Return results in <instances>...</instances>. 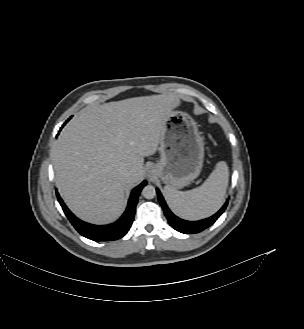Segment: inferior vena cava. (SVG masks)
Masks as SVG:
<instances>
[{
	"mask_svg": "<svg viewBox=\"0 0 304 329\" xmlns=\"http://www.w3.org/2000/svg\"><path fill=\"white\" fill-rule=\"evenodd\" d=\"M120 173H121V175H122V177H123L124 179H127V178L130 176V174H131L130 170H128V169H126V168L121 169V170H120Z\"/></svg>",
	"mask_w": 304,
	"mask_h": 329,
	"instance_id": "602c4592",
	"label": "inferior vena cava"
}]
</instances>
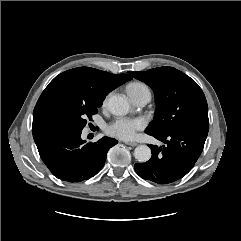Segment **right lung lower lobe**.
<instances>
[{
    "instance_id": "1",
    "label": "right lung lower lobe",
    "mask_w": 241,
    "mask_h": 241,
    "mask_svg": "<svg viewBox=\"0 0 241 241\" xmlns=\"http://www.w3.org/2000/svg\"><path fill=\"white\" fill-rule=\"evenodd\" d=\"M82 129L56 127L33 132L41 159L58 179L80 182L96 175L104 166L108 150L117 144L103 137L95 143L81 139Z\"/></svg>"
}]
</instances>
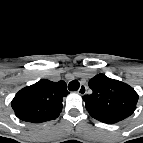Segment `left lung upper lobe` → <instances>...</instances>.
I'll return each instance as SVG.
<instances>
[{
    "mask_svg": "<svg viewBox=\"0 0 143 143\" xmlns=\"http://www.w3.org/2000/svg\"><path fill=\"white\" fill-rule=\"evenodd\" d=\"M92 94L83 96L89 114L104 123H114L130 116L138 101L132 87L103 74L89 81Z\"/></svg>",
    "mask_w": 143,
    "mask_h": 143,
    "instance_id": "1",
    "label": "left lung upper lobe"
}]
</instances>
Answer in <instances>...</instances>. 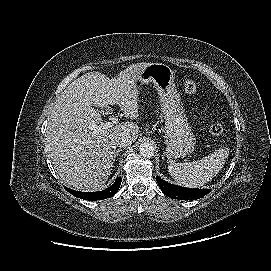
==========
Reproduce exactly the line containing "Segment **right lung lower lobe**." and every line after it in the material above, up to and including the last. Exclude all pictures.

RESPONSE TO THIS TASK:
Segment **right lung lower lobe**.
<instances>
[{
    "instance_id": "1",
    "label": "right lung lower lobe",
    "mask_w": 241,
    "mask_h": 241,
    "mask_svg": "<svg viewBox=\"0 0 241 241\" xmlns=\"http://www.w3.org/2000/svg\"><path fill=\"white\" fill-rule=\"evenodd\" d=\"M82 129L56 127L33 132L41 159L58 179L80 182L96 175L104 166L108 150L117 144L103 137L95 143L81 139Z\"/></svg>"
}]
</instances>
Segment `left lung upper lobe` → <instances>...</instances>.
I'll return each instance as SVG.
<instances>
[{
    "mask_svg": "<svg viewBox=\"0 0 143 143\" xmlns=\"http://www.w3.org/2000/svg\"><path fill=\"white\" fill-rule=\"evenodd\" d=\"M92 94L83 96L89 114L104 123H114L130 116L138 101L132 87L103 74L89 81Z\"/></svg>",
    "mask_w": 143,
    "mask_h": 143,
    "instance_id": "1",
    "label": "left lung upper lobe"
}]
</instances>
Answer in <instances>...</instances>. 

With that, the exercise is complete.